Google has unveiled its latest artificial intelligence (AI) system named Complementarity-driven Deferral-to-Clinical Workflow (CoDoC), designed to revolutionize medical diagnosis and streamline healthcare practices. The innovative system is unique in its ability to determine whether AI-generated medical diagnoses are reliable or if human intervention is necessary to arrive at a more accurate conclusion.
While CoDoC is yet to undergo real-world testing within medical environments, Google asserts that the system has the potential to strike a harmonious balance between accuracy and efficiency, ultimately reducing doctors’ workload by an impressive 66%.
Features of Google’s CoDoc
One of the primary challenges faced by AI tools in the medical field has been their inability to acknowledge their limitations and the tendency to produce irrelevant or unsupported information. However, Google’s CoDoC tackles this issue head-on by incorporating a predictive AI component, which provides a hint when it encounters scenarios beyond its expertise.

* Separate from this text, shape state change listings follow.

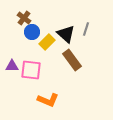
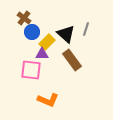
purple triangle: moved 30 px right, 12 px up
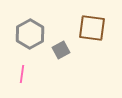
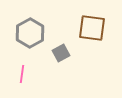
gray hexagon: moved 1 px up
gray square: moved 3 px down
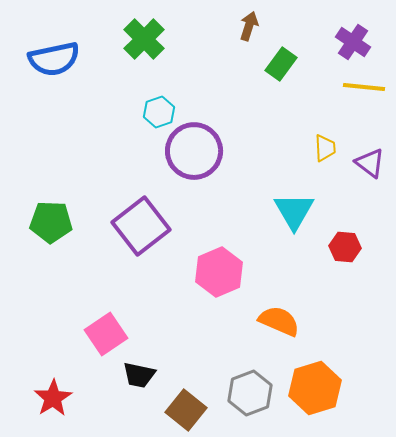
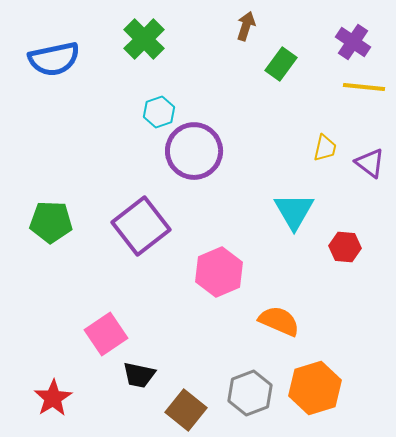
brown arrow: moved 3 px left
yellow trapezoid: rotated 16 degrees clockwise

According to Google, CoDoC will complement and work alongside other established AI tools, particularly those focused on analyzing medical imagery. At its core, the CoDoC system evaluates the confidence and accuracy levels of the AI tools in comparison to the assessments made by human medical professionals. For example, when analyzing X-rays, CoDoC assesses the predictive AI system’s confidence, determining whether it reaches a threshold of reliability for a conclusive medical diagnosis.
The technology has also shown promising results in abstract testing. During an abstract test conducted by the developers at Google Research and Google Deepmind, CoDoC demonstrated its potential by significantly reducing the number of erroneous interpretations of mammogram results by approximately 25%.
Road to Practical Implementation
While CoDoC shows theoretical promise in minimizing inaccurate medical diagnoses, the ultimate test lies in its real-world application within medical settings. The medical field presents complex and diverse variables, making it challenging to extend the use of AI to all diagnostic applications. Meanwhile, Google is not a new fish in the pond in the medical AI space. The company recently tested a new medical chatbot called Med-PaLM 2 in certain US hospitals. Expert opinions differ on the feasibility of integrating artificial intelligence into routine medical practices. According to a researcher at the University of Oxford, Helen Salisbury, apart from tuberculosis checks and mammograms, other diagnostic findings involve more complicated variables
As CoDoC continues its journey towards practical implementation, experts emphasize the importance of stringent testing and validation in actual medical environments.